The goals of this launch were to promote our program, try the tether, get good imagery of the fair and all of the people at the launch, and try out the Mobile Observatory as a base station of operations for the balloon flight.
Because we were not flying student experiment pods, we were able to get some basic pressure, temperature, and radiation data for possible data mining activities for students in the next year.
The launch was around noon and there was very little wind. The prediction software estimated the landing at 40 miles away to the South East. It was decided to overfill the balloon a bit to reach altitude quicker and shorten the distance of the chase.
The tether allowed the balloon to ascend to 150 ft. and take video of the crowd before the countdown to release.

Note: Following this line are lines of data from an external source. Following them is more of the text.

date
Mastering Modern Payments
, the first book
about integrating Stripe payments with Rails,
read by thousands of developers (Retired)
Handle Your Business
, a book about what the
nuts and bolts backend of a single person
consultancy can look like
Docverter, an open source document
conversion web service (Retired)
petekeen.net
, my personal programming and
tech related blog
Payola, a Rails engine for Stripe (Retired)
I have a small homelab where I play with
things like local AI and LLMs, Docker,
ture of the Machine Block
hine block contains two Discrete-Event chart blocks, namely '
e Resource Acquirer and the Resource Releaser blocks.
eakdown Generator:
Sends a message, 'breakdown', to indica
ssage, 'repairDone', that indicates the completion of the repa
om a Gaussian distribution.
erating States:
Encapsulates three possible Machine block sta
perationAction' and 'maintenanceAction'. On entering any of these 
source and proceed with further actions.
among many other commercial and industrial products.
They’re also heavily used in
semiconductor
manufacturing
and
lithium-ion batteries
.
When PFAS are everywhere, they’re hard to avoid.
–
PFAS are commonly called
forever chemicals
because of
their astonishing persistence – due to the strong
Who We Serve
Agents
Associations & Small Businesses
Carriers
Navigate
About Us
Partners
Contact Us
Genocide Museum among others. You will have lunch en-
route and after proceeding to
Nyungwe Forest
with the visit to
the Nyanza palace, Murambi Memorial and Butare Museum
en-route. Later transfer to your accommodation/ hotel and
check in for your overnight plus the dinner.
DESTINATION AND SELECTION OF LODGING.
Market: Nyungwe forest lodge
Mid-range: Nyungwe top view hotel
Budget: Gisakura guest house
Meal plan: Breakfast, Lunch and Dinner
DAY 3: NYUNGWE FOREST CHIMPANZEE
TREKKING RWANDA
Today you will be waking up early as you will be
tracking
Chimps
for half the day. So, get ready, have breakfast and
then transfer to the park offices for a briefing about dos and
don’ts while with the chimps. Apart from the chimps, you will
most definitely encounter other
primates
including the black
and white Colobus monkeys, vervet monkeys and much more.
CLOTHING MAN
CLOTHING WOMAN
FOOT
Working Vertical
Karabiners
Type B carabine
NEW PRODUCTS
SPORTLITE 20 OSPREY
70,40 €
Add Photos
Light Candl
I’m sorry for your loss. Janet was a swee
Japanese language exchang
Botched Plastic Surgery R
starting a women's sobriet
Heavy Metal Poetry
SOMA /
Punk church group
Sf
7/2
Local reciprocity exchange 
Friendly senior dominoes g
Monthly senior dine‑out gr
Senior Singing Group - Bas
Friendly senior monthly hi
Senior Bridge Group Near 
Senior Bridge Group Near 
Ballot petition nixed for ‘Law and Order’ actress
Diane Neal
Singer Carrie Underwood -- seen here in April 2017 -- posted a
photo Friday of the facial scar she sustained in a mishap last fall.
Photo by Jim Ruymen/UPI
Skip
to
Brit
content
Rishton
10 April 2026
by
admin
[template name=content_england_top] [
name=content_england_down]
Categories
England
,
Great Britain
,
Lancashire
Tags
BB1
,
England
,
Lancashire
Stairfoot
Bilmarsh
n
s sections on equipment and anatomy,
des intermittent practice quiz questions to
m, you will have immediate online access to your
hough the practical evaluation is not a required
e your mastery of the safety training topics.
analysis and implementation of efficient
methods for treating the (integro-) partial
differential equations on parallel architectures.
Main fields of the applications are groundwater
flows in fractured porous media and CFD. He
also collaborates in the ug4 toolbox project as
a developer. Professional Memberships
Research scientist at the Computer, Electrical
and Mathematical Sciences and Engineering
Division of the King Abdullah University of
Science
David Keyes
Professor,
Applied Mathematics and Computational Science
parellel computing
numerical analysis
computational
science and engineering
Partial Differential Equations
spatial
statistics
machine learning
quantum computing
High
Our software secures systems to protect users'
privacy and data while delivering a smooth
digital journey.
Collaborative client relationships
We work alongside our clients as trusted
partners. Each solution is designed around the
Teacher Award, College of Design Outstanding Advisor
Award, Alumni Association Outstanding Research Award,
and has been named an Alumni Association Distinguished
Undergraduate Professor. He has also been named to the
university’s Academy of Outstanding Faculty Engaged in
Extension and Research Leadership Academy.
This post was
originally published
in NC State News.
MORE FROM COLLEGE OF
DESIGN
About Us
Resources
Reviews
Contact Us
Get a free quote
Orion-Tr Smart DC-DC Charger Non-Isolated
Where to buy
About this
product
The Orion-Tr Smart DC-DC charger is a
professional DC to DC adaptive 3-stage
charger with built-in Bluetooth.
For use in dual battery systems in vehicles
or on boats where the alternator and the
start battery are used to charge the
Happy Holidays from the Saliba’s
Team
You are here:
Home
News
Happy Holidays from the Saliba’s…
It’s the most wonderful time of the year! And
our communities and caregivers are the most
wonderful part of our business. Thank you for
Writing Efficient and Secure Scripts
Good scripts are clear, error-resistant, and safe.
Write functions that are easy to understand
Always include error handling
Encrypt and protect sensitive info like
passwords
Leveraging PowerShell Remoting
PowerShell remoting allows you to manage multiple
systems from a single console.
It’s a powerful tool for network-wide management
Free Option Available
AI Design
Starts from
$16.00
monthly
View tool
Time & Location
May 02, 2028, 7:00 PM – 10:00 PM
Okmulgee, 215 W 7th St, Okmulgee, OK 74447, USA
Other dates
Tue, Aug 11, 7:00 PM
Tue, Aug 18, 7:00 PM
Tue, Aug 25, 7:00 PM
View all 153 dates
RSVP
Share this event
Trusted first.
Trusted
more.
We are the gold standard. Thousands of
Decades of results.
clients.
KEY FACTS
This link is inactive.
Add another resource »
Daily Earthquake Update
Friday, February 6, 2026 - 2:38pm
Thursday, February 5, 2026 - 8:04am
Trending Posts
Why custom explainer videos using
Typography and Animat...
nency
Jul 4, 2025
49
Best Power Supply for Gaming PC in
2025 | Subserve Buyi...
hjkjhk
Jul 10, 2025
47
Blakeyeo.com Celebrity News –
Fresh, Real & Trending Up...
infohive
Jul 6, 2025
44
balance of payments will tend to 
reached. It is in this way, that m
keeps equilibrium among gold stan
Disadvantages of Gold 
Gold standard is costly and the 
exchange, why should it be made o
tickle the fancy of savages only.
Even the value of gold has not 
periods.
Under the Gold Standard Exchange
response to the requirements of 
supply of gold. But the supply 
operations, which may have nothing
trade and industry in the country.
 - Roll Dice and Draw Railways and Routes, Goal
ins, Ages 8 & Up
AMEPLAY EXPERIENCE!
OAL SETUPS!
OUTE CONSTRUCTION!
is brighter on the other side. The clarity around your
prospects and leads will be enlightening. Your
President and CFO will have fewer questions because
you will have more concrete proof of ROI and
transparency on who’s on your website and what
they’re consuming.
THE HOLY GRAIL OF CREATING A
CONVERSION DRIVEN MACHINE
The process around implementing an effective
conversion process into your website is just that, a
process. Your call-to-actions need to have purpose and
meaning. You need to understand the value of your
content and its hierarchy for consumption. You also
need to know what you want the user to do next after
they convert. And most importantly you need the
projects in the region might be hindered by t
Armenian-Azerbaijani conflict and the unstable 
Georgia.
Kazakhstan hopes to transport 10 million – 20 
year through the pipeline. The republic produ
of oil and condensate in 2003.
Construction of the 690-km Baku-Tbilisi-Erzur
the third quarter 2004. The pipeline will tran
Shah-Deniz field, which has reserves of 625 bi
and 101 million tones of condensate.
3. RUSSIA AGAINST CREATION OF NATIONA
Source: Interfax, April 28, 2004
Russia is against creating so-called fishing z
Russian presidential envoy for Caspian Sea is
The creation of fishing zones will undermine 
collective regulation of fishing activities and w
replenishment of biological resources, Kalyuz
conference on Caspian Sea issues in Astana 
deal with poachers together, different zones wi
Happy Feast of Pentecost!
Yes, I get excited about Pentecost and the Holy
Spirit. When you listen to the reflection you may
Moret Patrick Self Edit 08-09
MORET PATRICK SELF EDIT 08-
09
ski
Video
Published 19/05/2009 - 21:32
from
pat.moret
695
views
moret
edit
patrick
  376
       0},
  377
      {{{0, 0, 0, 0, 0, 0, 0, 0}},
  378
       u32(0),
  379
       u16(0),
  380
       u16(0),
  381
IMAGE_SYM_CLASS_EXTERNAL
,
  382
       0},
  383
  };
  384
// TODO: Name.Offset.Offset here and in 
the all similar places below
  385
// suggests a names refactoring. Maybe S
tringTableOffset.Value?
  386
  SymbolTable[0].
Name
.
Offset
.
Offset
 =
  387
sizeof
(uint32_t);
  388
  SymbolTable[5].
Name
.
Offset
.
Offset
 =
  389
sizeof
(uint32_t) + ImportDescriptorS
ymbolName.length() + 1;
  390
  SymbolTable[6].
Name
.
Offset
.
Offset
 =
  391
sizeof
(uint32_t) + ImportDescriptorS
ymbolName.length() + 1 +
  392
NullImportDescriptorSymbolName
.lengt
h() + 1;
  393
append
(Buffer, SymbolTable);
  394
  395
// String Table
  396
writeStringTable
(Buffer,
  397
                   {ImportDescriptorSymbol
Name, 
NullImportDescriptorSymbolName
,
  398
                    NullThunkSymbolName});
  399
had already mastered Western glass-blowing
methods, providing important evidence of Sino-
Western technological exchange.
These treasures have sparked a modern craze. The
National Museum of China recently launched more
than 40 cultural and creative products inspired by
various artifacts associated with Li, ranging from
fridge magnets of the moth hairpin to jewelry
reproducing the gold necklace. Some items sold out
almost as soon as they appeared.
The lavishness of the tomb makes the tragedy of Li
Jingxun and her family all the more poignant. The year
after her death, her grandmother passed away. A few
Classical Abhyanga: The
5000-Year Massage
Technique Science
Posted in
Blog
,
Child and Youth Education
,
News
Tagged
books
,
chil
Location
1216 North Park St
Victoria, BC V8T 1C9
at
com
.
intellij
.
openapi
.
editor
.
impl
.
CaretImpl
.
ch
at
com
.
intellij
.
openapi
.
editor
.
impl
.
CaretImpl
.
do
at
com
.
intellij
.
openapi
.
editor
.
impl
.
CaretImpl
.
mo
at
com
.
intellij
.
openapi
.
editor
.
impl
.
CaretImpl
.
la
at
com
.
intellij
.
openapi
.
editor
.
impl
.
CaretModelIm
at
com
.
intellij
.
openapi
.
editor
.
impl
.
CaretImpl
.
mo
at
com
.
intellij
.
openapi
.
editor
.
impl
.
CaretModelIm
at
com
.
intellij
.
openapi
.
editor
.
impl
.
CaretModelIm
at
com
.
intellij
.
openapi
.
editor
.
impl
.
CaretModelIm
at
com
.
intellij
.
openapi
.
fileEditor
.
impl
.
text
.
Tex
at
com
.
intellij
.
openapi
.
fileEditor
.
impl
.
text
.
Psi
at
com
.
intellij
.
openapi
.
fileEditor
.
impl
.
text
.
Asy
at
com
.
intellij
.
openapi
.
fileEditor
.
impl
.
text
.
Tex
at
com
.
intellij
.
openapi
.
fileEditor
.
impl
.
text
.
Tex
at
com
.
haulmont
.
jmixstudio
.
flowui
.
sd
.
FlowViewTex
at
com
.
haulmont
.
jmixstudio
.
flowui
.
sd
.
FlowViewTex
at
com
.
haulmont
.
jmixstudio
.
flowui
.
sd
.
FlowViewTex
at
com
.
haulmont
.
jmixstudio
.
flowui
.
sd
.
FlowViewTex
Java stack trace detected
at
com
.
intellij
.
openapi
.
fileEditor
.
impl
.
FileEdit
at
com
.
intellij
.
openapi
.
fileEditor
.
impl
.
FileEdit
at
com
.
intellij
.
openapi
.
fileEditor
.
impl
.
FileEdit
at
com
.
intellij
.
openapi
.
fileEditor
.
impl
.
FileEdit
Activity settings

Link to video of release of the balloon: TakeOff
We had contact with the command module through the whole flight and APRS data was also functioning properly. The balloon burst at approximately 90,000 ft.
We got in front of the balloon with the chase vehicle and were able to make visual contact before touch down. It landed 1/4 mile into a tall corn field.
Because of the high temperature (95 degrees F on the road and even hotter in the corn) and the high humidity, it was a tough recovery. Even after taking every precaution, Michael was on the verge of heat exhaustion after getting the equipment.